In Soweto - eine Abkürzung für South Western Townships - in Johannesburg erfuhr sie die Unterdrückung der schwarzen Bevölkerung am eigenen Leib. Sie sah die heruntergekommenen Townships, wo die Schwarzen lebten, und verglich sie mit den prächtigen Siedlungen der Weißen. Sie bekam mit, dass schwarze Kinder eine schlechtere Schulbildung erhielten, keinen oder kaum Zugang zu Hilfsmitteln hatten und dass ihnen die Rechte, die weiße Kinder genossen, versagt blieben.
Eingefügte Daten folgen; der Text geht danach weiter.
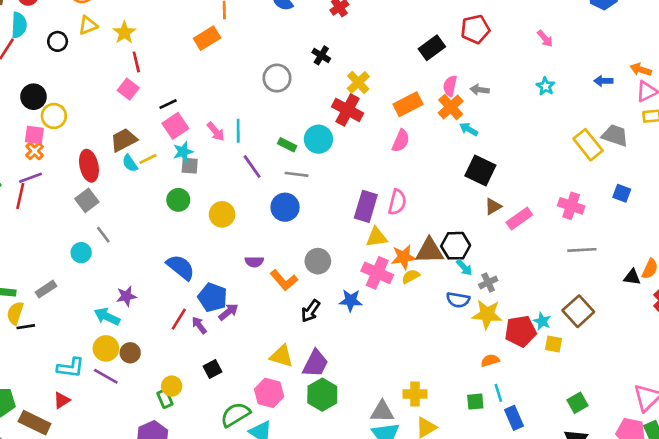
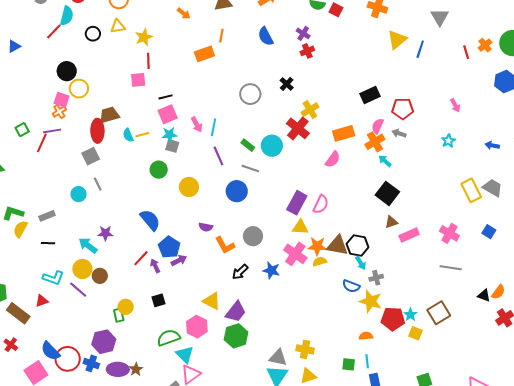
red pentagon: (475, 29) -> (403, 109), moved
pink square: (128, 89) -> (138, 80), turned 35
brown trapezoid: (124, 140) -> (109, 115), moved
black line: (26, 327) -> (48, 243), moved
Doch anstatt Weiße zu verurteilen, fragte sich meine Mutter: Würde ich gegen die Apartheid aufbegehren, wenn ich weiß wäre? Sie betrachtete das Privileg der Weißen als das, was es war - ungerecht und unmenschlich -, aber sie verstand auch, warum es für Menschen, die im Glauben an die Vorherrschaft der Weißen groß geworden waren, so leicht war, sie für die Regel zu halten. Die meisten Menschen mit Privilegien fühlen sich dazu berechtigt, ganz egal, ob diese an ihre Rasse, ihren sozialen und wirtschaftlichen Status oder ihr Geschlecht geknüpft sind. Die Rechtmäßigkeit ihres privilegierten Status wurde ihnen von Kindesbeinen an eingetrichtert, sodass viele ihn als Normalität ansehen.
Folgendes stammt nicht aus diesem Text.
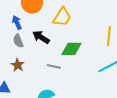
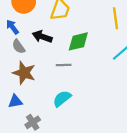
brown star: (18, 65) -> (24, 73), size x1.5

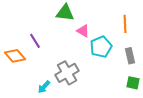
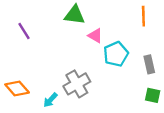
orange line: (125, 24) -> (143, 16), moved
purple line: (35, 41) -> (24, 31), moved
orange diamond: (15, 56) -> (17, 88), moved

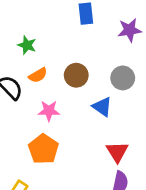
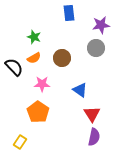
green star: (27, 45) -> (34, 37), moved
gray circle: (123, 78) -> (96, 48), moved
blue triangle: (102, 107) -> (80, 90), moved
In dieser Situation wären wohl die wenigsten von uns bereit, ihr Privileg aufzugeben oder infrage zu stellen - schlicht und ergreifend deshalb, weil dies unserer persönlichen Interessenlage widerspräche. Meiner Mutter wurde klar, dass wir uns zwar gerne als Kämpfer für Gerechtigkeit sehen, dass uns aber in Situationen, in denen wir selbst von Ungerechtigkeit profitieren, meist der Mut verlässt.
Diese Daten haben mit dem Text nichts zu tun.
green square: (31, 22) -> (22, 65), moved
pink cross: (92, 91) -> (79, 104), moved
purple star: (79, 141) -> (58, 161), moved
Es liegt in der menschlichen Natur, den Status quo zu akzeptieren, wenn wir einen Nutzen aus ihm ziehen. Doch manche Menschen ringen auch darum, Recht von Unrecht zu unterscheiden oder das "Richtige" zu tun.

Dieser Gedankengang änderte die Lebensperspektive meiner Mutter und führte dazu, dass sie Weiße nicht generell für schlechte Menschen hielt. Für meine Mutter waren sie normale Leute, die ihre Privilegien genossen und sich nicht damit auseinandersetzen wollten, woher diese stammten oder welche Folgen sie für andere hatten.

Im Laufe unseres Lebens lernen wir sehr viel von unseren Eltern. Eine der unzähligen Lektionen, die mich meine Mutter lehrte, war die, keine voreiligen Schlüsse zu ziehen. Sie brachte mir bei, Fragen zu stellen, wenn irgendjemand mir Unrecht tat oder mich verletzte. Ihrer Meinung nach lautet die wichtigste Frage immer zuerst: Was würde ich selbst unter diesen Umständen tun?